Entrevue avec l’ambassadeur du Love Suprême : Koriass au Centro

PAR:
Simone Lirette

Les fans de Koriass ont eu de quoi se mettre sous la dent en 2016. Il avait conclu l’année précédente avec la sortie d’un EP préparatoire à son album, histoire de mettre l’eau à la bouche au public. Petit Love a mis le ton, sans dévoiler l’ampleur de l’œuvre qui s’apprêtait à rassasier les attentes. Love Suprême est alors lancé le 5 février 2016 au Cercle à Québec, puis affiche complet le lendemain au Club Soda pour l’édition montréalaise.

Dans la même semaine, son passage sur le plateau de Tout le monde en parle amène un sujet trop peu abordé à la table des Québécois-es : la culture du viol. Sa rigueur d’esprit, son témoignage et sa sensibilité à heure de grande écoute lui ouvrent un nouveau pan de public. Il y a vraiment un avant/après la diffusion de l’entrevue pour le rappeur présent dans le paysage hip-hop depuis une dizaine d’années. « Il y a toujours des fidèles! Je dirais que le trois quarts des gens qui sont dans les shows me suivent depuis un bout, savent qui je suis et sont prêts à faire le party comme ce soir, mais il y a quand même un phénomène qui s’est passé après Tout le monde en parle. Des gens qui ne me connaissaient pas avant qui viennent me voir maintenant. C’est un avantage que je n’avais pas vraiment considéré! »

De son vrai nom, Emmanuel Dubois (comme le dicte fièrement sa fille ainée sur la cinquième et ultime piste de Petit Love) diversifie ses sorties et incarne plusieurs rôles auprès de ses publics. Depuis peu, il occupe les fonctions de porte-parole de la campagne Sans oui, c’est non! et de conférencier de la tournée des cégeps Sexe, égalité et consentement avec Julie Miville-Dechêne, présidente du Conseil du statut de la femme, et Marilyse Hamelin, journaliste indépendante. « C’est vraiment différent! Quand je fais les conférences ou un spectacle, je ne suis pas dans les mêmes fonctions. Un spectacle, ça relève plus du personnage, de la fiction, de l’art. Quand je fais une conférence, c’est moi qui vais parler de sujets vraiment pointus, de la culture du viol, du féminisme, avec mes opinions réelles. »
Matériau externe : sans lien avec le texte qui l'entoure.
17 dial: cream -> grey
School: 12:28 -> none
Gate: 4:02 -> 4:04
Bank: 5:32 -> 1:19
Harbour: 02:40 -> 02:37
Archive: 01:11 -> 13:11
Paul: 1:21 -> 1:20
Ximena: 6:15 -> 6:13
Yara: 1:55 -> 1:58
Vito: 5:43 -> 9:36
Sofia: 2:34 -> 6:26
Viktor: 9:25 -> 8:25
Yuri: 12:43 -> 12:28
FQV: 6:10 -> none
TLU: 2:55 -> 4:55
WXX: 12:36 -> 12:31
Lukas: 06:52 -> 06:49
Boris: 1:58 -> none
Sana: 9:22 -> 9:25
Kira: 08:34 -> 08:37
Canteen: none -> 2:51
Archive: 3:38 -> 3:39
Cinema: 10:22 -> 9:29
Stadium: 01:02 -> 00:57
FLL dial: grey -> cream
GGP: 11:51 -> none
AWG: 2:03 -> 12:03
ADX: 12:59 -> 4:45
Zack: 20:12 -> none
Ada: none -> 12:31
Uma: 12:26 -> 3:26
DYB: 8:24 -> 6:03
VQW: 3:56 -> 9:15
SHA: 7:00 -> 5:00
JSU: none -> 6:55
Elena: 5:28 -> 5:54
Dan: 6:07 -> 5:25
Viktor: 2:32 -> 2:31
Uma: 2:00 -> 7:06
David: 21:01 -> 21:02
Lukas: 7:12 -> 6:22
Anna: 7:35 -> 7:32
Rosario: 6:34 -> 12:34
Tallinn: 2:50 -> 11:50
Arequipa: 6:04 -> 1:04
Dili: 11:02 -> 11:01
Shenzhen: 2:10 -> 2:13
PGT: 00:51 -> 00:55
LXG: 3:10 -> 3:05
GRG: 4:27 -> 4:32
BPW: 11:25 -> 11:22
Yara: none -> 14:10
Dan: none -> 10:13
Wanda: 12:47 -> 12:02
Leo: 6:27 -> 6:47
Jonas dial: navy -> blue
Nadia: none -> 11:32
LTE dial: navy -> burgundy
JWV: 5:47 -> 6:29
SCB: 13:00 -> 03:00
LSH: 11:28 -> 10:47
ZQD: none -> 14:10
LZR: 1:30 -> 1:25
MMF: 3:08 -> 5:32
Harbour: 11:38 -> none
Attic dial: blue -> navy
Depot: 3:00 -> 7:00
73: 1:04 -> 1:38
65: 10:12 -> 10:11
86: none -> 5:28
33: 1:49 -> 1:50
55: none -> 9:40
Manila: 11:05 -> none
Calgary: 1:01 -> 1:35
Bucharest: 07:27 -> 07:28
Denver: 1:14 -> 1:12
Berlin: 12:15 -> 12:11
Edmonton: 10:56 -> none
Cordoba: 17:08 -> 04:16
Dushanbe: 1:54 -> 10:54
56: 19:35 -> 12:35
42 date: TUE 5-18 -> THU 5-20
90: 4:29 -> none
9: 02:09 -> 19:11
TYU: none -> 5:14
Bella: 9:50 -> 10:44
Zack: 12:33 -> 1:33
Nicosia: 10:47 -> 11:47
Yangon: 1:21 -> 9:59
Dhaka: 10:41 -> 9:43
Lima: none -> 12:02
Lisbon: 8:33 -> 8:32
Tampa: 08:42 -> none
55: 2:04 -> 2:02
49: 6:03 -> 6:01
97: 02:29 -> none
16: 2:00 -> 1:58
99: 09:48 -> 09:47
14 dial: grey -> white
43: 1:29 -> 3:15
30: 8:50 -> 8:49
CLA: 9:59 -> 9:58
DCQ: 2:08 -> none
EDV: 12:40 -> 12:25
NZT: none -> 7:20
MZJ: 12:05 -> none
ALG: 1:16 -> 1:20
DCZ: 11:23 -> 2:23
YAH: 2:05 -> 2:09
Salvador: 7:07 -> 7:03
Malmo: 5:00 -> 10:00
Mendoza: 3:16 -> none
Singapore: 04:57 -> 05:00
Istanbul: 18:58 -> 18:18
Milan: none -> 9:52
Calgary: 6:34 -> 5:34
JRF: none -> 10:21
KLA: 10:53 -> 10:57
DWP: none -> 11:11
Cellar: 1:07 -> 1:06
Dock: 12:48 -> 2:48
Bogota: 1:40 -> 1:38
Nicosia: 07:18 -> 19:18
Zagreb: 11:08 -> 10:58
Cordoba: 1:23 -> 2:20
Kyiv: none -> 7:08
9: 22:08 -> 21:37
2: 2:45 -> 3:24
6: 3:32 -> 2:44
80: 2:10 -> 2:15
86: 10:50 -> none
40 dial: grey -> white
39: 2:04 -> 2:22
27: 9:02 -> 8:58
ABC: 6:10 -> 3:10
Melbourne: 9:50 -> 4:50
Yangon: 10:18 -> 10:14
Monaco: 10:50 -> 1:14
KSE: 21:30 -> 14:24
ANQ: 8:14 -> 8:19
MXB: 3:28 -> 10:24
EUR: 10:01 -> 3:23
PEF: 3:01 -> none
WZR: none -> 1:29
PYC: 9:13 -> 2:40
Au Boquébière, ce samedi, c’est une performance toute en générosité, en intensité et en humour qu’il offre aux Sherbrookois-es avec l’aide de ses fidèles acolytes DJ Manifest et Bobby One. Des chansons de ses derniers albums ont côtoyé Love Suprême et Petit Love tout au long de la prestation. « Le genre de musique que je fais se prête bien à des petites salles, comme ce soir au Boquébière. Il y a quelque chose qui est un peu plus trash dans l’ambiance du spectacle. » La foule en sueur et les cœurs « avec les deux mains », à la demande de Koriass, témoignent bien de l’ambiance survoltée et du love suprême qui planaient au Boq.

L’album maître de cette tournée, Love Suprême, est une œuvre tissée autour du narcissisme et de la recherche d’approbation. « Pour la thématique de l’album, je vais chercher quelque chose de vraiment deep en moi, qui me fait chier de moi-même. » Il ajoute que ça peut aller jusqu’à lui nuire au niveau créatif, car il y a une constante remise en question à savoir si le public va aimer. « J’ai construit l’album avec une trame narrative logique, avec les interludes de Gilbert Sicotte. Au début, je suis super arrogant. Je veux être légendaire à tout prix. Au fur et à mesure, il y a une logique de vulnérabilité qui rentre. » Une quête d’amour qui semble avoir touché une corde sensible du public qui répond bien à l’album et à la tournée où l’on peut voir quelques curieux et plusieurs fidèles qui récitent le livre ouvert qu’est Koriass sur scène.